** Work instructions **
Count the lines below that hold "captura". Give the number without comment.

** Data in this exercise **
※

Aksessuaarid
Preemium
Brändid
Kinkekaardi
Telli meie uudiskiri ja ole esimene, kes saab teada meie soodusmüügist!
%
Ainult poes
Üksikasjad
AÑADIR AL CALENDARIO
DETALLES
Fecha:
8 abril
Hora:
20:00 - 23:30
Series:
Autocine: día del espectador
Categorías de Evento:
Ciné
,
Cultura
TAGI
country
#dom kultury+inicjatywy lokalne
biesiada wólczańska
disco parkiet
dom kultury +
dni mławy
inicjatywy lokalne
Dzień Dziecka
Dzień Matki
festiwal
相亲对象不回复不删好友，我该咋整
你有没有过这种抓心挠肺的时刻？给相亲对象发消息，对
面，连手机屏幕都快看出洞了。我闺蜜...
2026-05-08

※

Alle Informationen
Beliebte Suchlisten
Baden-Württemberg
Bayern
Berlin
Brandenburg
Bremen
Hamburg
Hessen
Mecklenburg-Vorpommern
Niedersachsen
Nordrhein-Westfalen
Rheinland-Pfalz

※

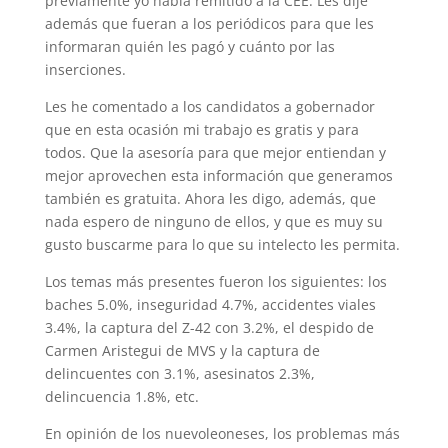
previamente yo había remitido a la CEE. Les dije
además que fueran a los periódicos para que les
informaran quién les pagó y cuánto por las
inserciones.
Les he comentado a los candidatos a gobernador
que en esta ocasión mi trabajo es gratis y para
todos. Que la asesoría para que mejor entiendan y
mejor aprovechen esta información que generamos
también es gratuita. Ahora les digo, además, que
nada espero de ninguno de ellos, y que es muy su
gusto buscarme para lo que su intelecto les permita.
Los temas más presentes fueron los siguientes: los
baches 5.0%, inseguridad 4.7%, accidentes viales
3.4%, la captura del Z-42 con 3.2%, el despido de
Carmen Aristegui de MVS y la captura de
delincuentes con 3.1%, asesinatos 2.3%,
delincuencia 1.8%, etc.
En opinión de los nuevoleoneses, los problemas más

※

** Answer to this task **
2